For a child to feel safe, there is a need to address the things that heighten their fear and anxiety. Children in care have come from homes where the very people who should have protected and nurtured them have caused them harm and/or neglected their needs. They are unfamiliar with safety and have learnt to be vigilant and watchful, suppress their needs and feelings, or behave in a way that is chaotic, disorganised, and dysregulated. These children are constantly in a heightened state of arousal, bracing themselves for the next fearful situation or person. They are highly reliant on their flight, fight, and fright responses because they have grown in an environment where safety is unfamiliar, and sometimes, non-existent.

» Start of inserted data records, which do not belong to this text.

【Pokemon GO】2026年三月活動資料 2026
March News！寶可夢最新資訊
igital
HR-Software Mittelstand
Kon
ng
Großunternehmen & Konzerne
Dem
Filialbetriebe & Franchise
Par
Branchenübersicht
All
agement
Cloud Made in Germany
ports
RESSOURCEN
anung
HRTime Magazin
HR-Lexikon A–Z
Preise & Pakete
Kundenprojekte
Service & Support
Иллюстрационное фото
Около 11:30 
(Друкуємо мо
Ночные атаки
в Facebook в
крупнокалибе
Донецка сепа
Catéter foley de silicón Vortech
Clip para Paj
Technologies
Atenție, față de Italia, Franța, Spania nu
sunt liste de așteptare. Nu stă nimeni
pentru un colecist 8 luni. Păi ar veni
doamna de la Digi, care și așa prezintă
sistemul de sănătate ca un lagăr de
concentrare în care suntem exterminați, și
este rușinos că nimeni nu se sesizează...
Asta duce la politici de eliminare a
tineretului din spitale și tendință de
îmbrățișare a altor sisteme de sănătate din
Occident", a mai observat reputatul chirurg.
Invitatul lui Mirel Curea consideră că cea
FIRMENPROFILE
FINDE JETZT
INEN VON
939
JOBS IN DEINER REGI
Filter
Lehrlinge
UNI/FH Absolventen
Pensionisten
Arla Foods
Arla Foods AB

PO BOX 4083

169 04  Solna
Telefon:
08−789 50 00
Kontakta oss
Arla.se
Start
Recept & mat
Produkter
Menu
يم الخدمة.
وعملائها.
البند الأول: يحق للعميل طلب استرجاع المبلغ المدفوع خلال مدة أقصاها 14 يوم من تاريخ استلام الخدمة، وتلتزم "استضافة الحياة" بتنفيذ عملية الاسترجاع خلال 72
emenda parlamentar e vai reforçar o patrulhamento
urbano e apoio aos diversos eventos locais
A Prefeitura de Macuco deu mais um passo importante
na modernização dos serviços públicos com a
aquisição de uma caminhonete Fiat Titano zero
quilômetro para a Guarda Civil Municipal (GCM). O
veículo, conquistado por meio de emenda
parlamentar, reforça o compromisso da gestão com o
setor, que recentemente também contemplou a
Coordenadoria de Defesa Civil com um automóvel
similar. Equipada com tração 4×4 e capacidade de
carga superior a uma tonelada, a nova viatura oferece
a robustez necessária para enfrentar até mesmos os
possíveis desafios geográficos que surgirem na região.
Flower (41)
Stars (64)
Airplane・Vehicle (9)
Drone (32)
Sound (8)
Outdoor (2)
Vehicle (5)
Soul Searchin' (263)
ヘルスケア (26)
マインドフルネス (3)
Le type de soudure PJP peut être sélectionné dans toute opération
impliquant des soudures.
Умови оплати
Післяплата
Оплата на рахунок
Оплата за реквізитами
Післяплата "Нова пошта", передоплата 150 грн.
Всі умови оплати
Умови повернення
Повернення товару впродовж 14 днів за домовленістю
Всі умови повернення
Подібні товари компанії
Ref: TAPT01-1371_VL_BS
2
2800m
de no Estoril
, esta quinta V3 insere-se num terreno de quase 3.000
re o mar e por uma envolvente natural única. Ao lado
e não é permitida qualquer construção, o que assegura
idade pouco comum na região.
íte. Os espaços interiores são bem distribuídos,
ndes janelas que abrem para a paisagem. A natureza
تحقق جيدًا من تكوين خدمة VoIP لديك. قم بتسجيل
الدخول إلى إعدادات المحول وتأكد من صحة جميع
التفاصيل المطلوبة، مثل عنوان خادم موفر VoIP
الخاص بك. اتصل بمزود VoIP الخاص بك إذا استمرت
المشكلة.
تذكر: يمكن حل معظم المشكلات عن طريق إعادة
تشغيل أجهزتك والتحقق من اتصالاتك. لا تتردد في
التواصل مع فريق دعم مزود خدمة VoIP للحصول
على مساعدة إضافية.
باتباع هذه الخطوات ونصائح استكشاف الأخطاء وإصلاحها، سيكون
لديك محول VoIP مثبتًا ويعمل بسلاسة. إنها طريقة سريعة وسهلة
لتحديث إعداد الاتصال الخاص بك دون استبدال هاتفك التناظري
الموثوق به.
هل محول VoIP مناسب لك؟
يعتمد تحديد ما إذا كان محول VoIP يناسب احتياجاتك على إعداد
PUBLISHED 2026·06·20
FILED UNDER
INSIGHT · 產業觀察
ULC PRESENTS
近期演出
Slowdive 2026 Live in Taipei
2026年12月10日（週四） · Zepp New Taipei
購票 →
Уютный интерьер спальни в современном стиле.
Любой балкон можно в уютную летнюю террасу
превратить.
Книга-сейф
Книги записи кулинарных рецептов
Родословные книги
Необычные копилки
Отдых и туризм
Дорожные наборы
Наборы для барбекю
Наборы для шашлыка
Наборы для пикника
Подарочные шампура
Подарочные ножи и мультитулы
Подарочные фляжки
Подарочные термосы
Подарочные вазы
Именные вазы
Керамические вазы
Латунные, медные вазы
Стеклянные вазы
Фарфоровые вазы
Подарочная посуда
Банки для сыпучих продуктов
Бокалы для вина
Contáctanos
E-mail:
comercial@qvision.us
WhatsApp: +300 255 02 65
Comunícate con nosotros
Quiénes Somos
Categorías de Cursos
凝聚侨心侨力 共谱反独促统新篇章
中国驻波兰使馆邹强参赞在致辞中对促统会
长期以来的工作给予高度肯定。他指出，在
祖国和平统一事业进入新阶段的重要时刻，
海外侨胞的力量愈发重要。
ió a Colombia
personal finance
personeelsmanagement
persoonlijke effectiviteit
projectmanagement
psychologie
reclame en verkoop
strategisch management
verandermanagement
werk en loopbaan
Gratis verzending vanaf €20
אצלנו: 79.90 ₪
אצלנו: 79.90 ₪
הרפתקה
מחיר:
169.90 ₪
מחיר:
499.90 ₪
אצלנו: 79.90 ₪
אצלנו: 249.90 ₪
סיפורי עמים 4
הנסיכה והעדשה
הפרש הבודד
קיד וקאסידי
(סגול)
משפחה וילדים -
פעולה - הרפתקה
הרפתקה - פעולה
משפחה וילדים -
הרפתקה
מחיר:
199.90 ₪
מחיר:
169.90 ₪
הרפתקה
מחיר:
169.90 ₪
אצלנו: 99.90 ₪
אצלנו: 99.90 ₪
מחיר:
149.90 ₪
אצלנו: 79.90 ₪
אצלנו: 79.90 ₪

Without wanting to go into too much detail, the flight, fight, and fright responses are ourfight fright dog cat bodies primitive survival modes. When we are expecting something bad to happen to us, our minds, our bodies, adrenaline kicks in and we do want is instinctive, whether it is running away, staying and toughing it out, or freezing to the spot with utter terror. For children who have had compromised beginnings, this state of red alert is a constant. Their baseline anxiety and the associated physiological responses (e.g. heart rate) are significantly higher or lower compared to those who haven’t had such parenting experiences. Children who have experienced trauma within the context of a parenting relationship have different physiological baselines and neurological connections, and their bodies respond accordingly because they have had to survive.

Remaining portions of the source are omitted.